Thierry Lentz, Joseph Bonaparte, Perrin, 2016, 719 pages, 27 €
L’extrait : « Mon intuition a toujours été qu’outre le fait que Joseph devait bien avoir des qualités – voire celles d’un homme d’Etat -, la fraternité et l’aînesse jouèrent un rôle central dans sa relation avec Napoléon, dont il fut le plus proche et peut-être l’unique ami. » (page 9)
Il se dit tellement de sottises sur l’Empereur qu’à un moment T. Lentz a dû se dire qu’il devait rejoindre dans l’arène ceux qui, avec leur inculture crasse et leur incapacité de saisir la complexité de l’histoire, ont péremptoirement décidé de ranger Napoléon dans le camp du mal. Cela nous vaut ces deux cents pages, passionnantes, mélange d’érudition et volonté de clouer le bec à ceux qui font de Napoléon un dictateur, quand ce n’est pas le précurseur d’Hitler. C’est avec délectation que l’on suit le spécialiste au fil des vingt chapitres qui s’égrène. Avec verve et érudition, l’auteur réhabilite l’héritage de Napoléon, replaçant dans leur contexte les grandes décisions de son règne, les plus intelligentes comme les plus contestables. Ah, ils sont beaux ces politichiens qui lui font un procès en dictature, eux dont la politique a conduit à l’impuissance de l’État, au séparatisme, à l’abaissement du bien public au profit des droits individuels…

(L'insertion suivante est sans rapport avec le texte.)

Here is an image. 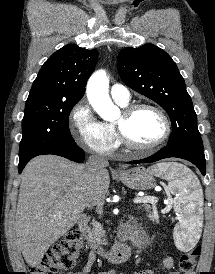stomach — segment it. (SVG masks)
<instances>
[{"label":"stomach","instance_id":"stomach-1","mask_svg":"<svg viewBox=\"0 0 215 274\" xmlns=\"http://www.w3.org/2000/svg\"><path fill=\"white\" fill-rule=\"evenodd\" d=\"M119 179L135 190H149L156 184L153 174L144 167H134L119 173Z\"/></svg>","mask_w":215,"mask_h":274}]
</instances>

Thierry Lentz, Pour Napoléon, Perrin, 217 pages, 2021, 15€
L’extrait : « Peu de pays au monde ont eu dans leur histoire un dirigeant d’un tel calibre. Cet « incomparable météore » (Jacques Bainville) n’a mis que quinze ans à accomplir son œuvre […] » (p. 11)
Tout dire sur Napoléon et l’Empire relève de la gageure. Mais telle n’était pas l’ambition de l’auteur, lequel se contente, si l’on peut dire, de raconter Napoléon en quelque 250 fiches, certaines ayant la longueur d’articles couvrant trois à quatre pages. Le choix opéré est des plus éclectiques. De copieux articles sont consacrés à des questions assez inattendues comme le théâtre et la musique. Le rôle des frères et sœurs de Napoléon, via les biographies de Jérôme et Lucien, est bien mis en perspective. Celui des militaires également, comme celui des administrateurs, des diplomates et ainsi de suite. Bref, l’Empire de Napoléon, c’est un monde, un monde riche et foisonnant qui a jeté ses feux jusque dans le domaine de la mode et du mobilier. Au passage, T. Lentz tord le cou aux mauvaises langues faisant de Napoléon un dictateur, voire le prédécesseur d’un certain Adolf Hitler. Il est bon qu’une voix aussi sûre que celle de T. Lentz laisse entendre que « le pouvoir napoléonien, sans être ni libéral ni représentatif (au sens actuel), n’était pas exercé arbitrairement, mais en fonction de normes édictées précédemment. » (p. 263)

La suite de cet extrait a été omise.